Write each entry out again verbatim, pictures excluded.

Stored data

※ ※ ※

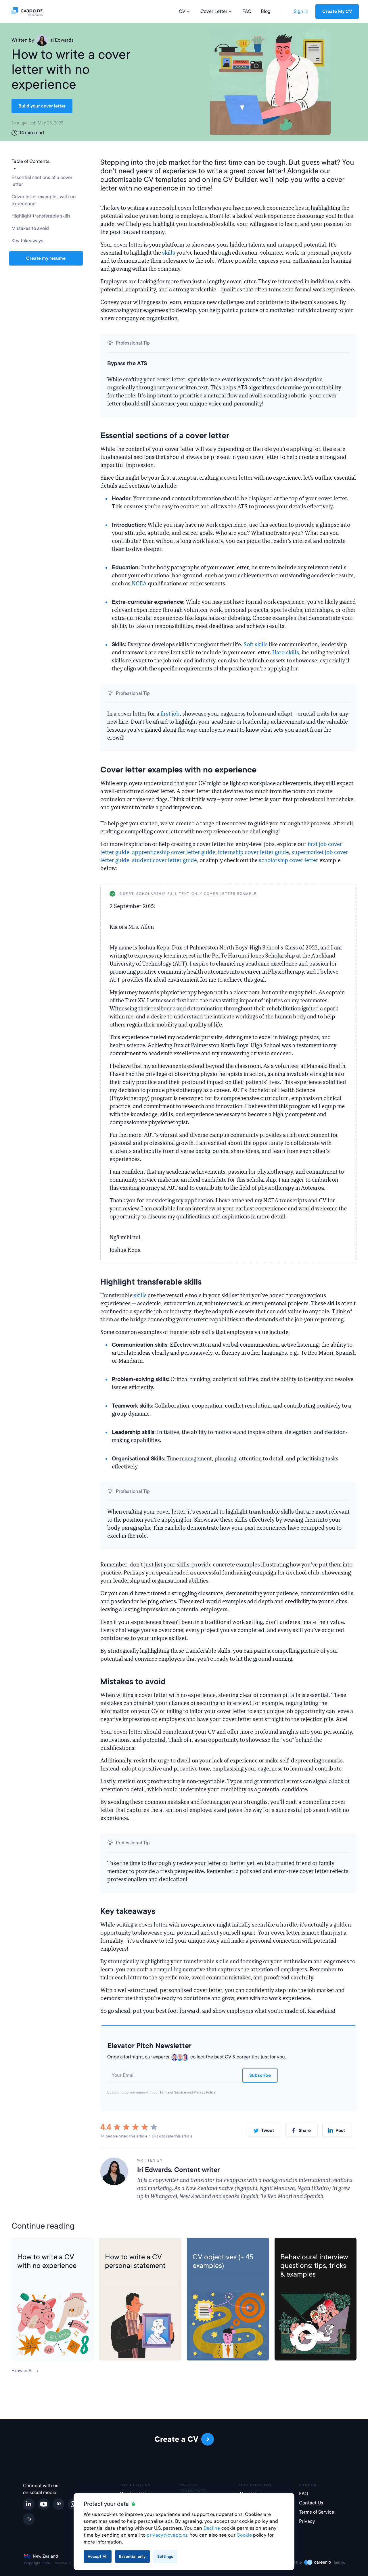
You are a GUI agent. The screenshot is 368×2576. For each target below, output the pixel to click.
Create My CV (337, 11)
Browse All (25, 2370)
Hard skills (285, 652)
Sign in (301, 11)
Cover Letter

※ ※ ※

** ANSWER SPACE **
You are a GUI agent. The screenshot is 368×2576. For each target below, output the pixel to click.
Create My CV (337, 11)
Browse All (25, 2370)
Hard skills (285, 652)
Sign in (301, 11)
Cover Letter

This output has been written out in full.